First: when looking at the problem, I connected the vertices to the center of the circles. The 3 side lengths strongly suggested the law of cosines to me. All that was missing was the angle. And then I made a small leap. If all 4 points formed a cyclic quad then we could easily get the angle. So I gave it a shot, worked through the law of cosines in this case and found a solution. Most of the online versions I saw implicitly did the same thing.
But that’s not really satisfying. Do the 4 points really lie on a circle?
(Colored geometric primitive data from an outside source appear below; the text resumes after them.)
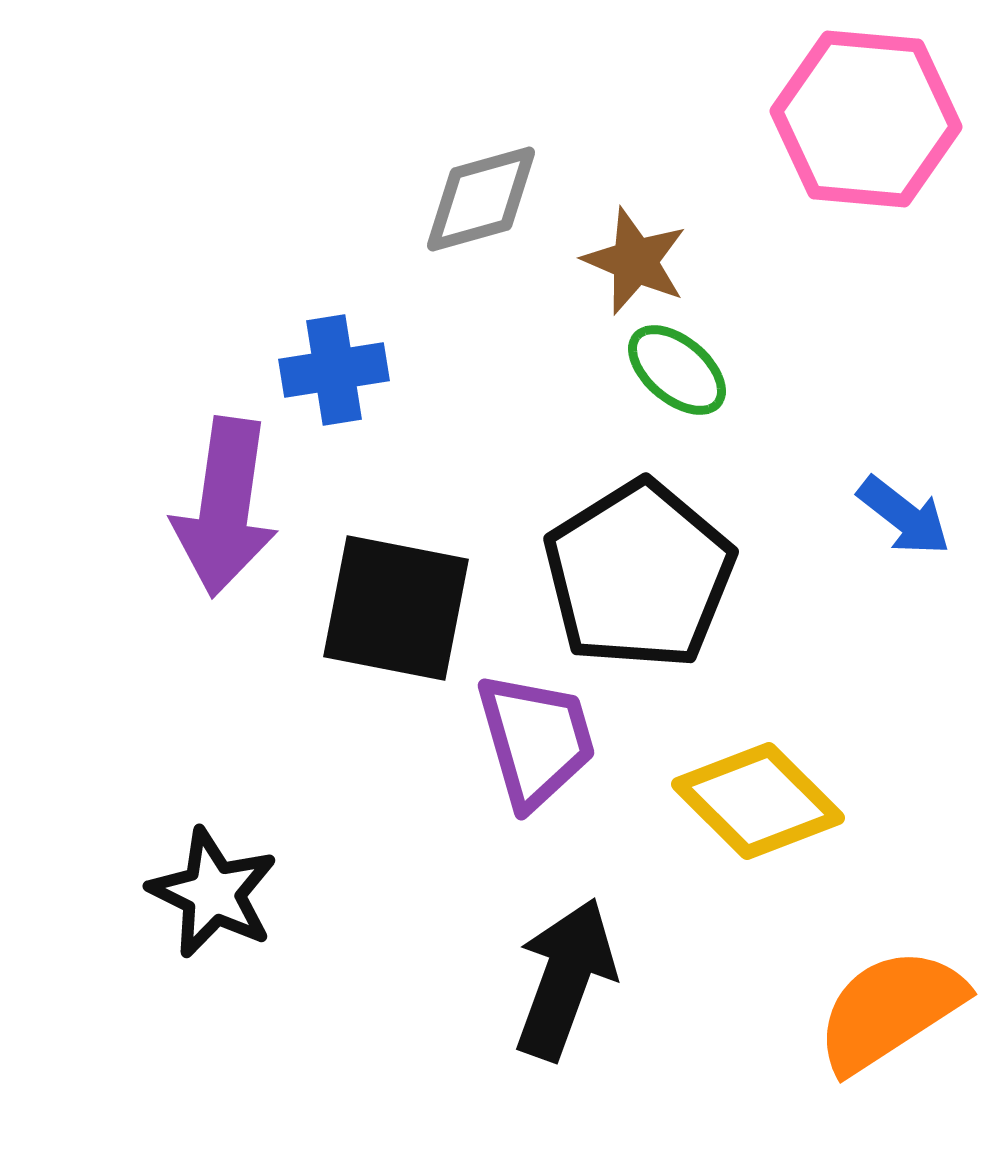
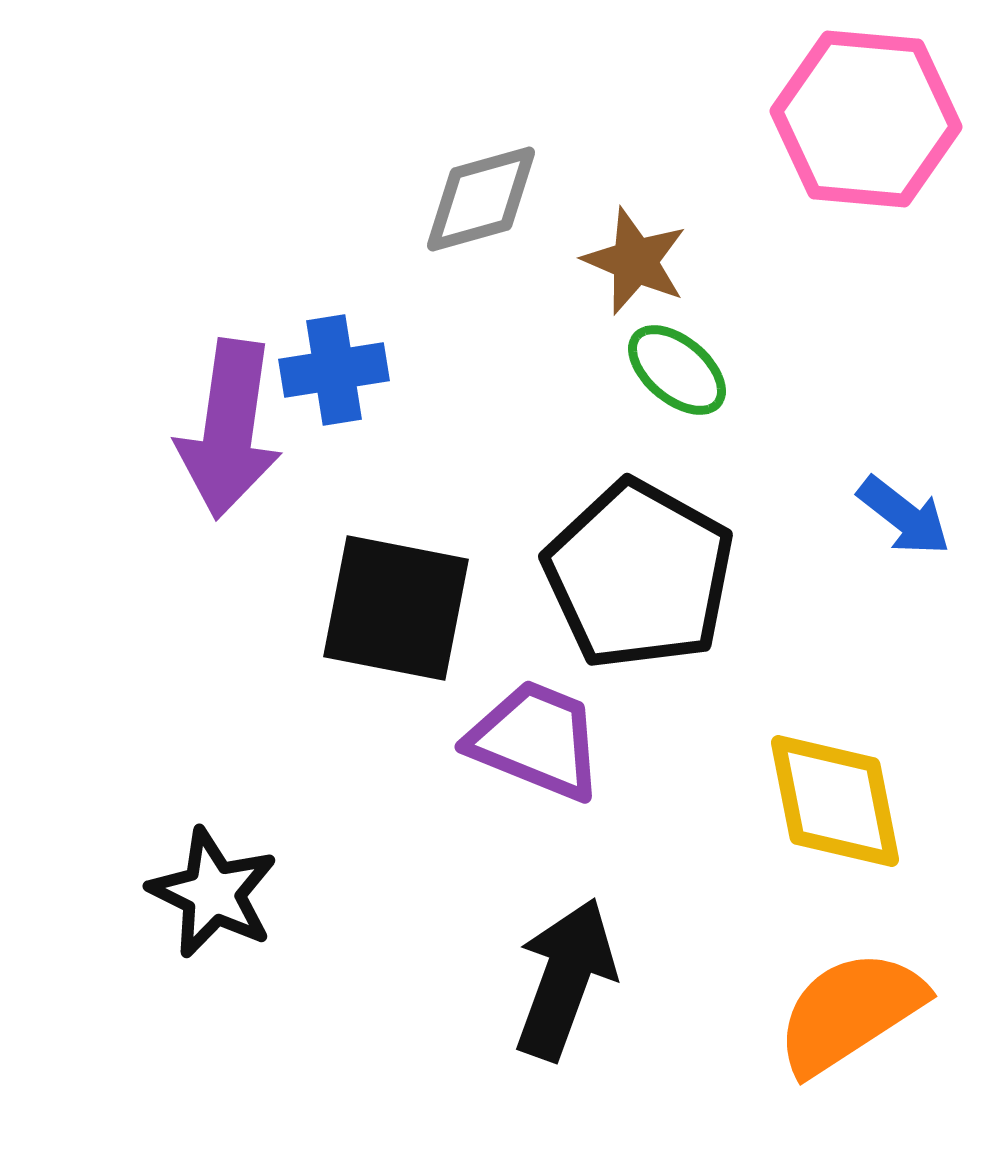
purple arrow: moved 4 px right, 78 px up
black pentagon: rotated 11 degrees counterclockwise
purple trapezoid: rotated 52 degrees counterclockwise
yellow diamond: moved 77 px right; rotated 34 degrees clockwise
orange semicircle: moved 40 px left, 2 px down
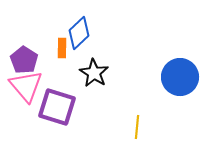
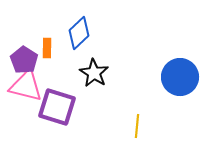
orange rectangle: moved 15 px left
pink triangle: rotated 36 degrees counterclockwise
yellow line: moved 1 px up
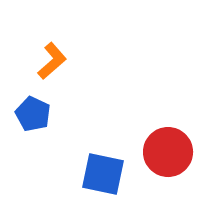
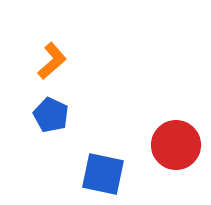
blue pentagon: moved 18 px right, 1 px down
red circle: moved 8 px right, 7 px up
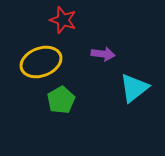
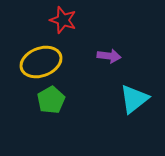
purple arrow: moved 6 px right, 2 px down
cyan triangle: moved 11 px down
green pentagon: moved 10 px left
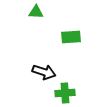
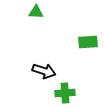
green rectangle: moved 17 px right, 5 px down
black arrow: moved 1 px up
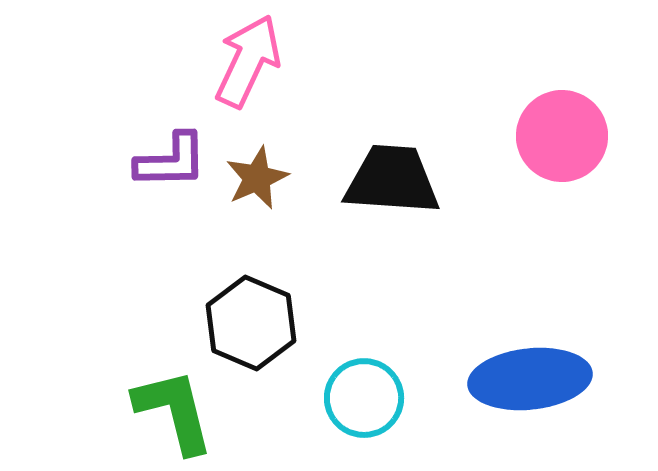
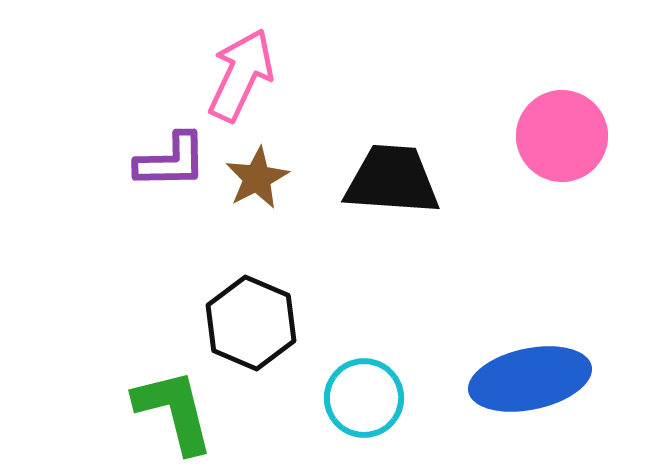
pink arrow: moved 7 px left, 14 px down
brown star: rotated 4 degrees counterclockwise
blue ellipse: rotated 6 degrees counterclockwise
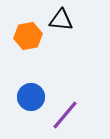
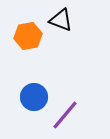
black triangle: rotated 15 degrees clockwise
blue circle: moved 3 px right
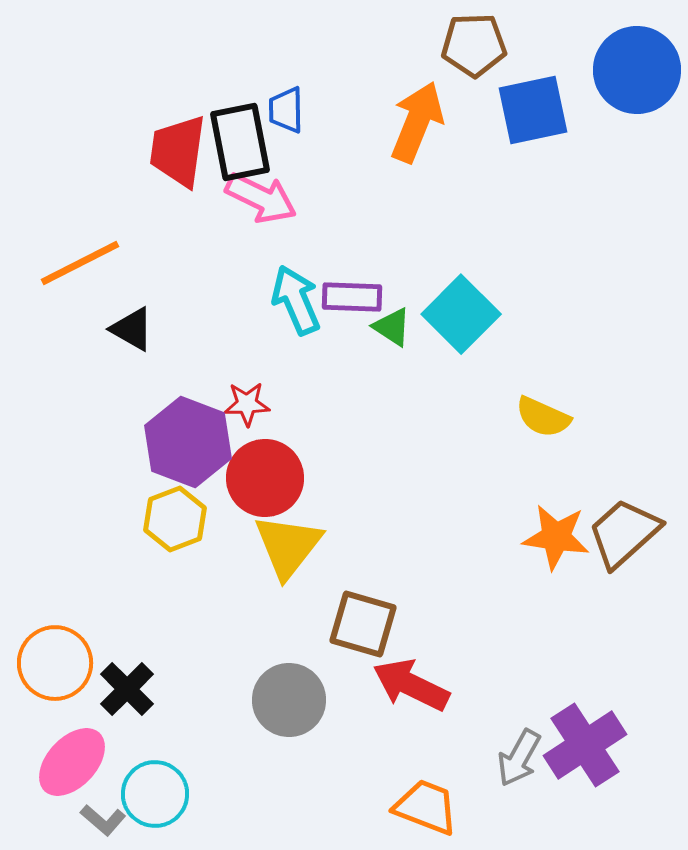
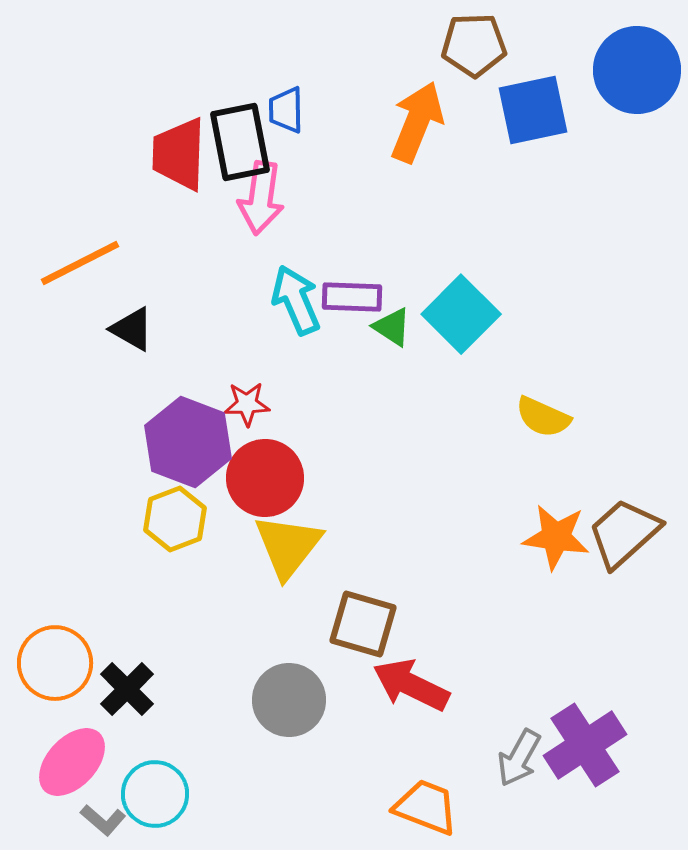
red trapezoid: moved 1 px right, 3 px down; rotated 6 degrees counterclockwise
pink arrow: rotated 72 degrees clockwise
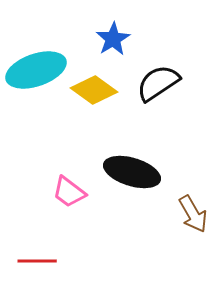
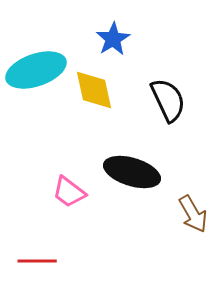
black semicircle: moved 10 px right, 17 px down; rotated 99 degrees clockwise
yellow diamond: rotated 42 degrees clockwise
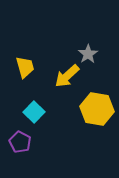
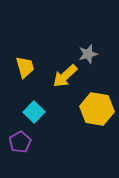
gray star: rotated 18 degrees clockwise
yellow arrow: moved 2 px left
purple pentagon: rotated 15 degrees clockwise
There are several ways to prove this is true in general but here the converse of Ptolemy’s Theorem is the one that works. $ BC \cdot OA = BO \cdot AC + AB \cdot OC $ or after putting the values in and letting s be the side length of the triangle: the sides do satisfy the theorem $ 3s = s + 2s $ Based on the cyclic quad it also falls out that $ \angle{BOC} = 120 $ and you can then immediately look at $ \triangle{OBC} $ via the law of cosines.
$ OB^2 + OC^2 - 2 \cdot OB \cdot OC \cos{(120)} = s^2 $
$4 + 1 - 2 \cdot -\frac{1}{2} = s^2 => s = \sqrt{7} $
Or alternatively extend OC to make a right triangle with BC and the extra triangle is also a 30-60-90. So you get $ BC^2 = 2^2 + \sqrt(3)^2 $
[Note: looking at things the other way via Ptolemy’s theorem its also true that $ BC \cdot OA = BO \cdot AC + AB \cdot OC \rightarrow AO = BO + CO $]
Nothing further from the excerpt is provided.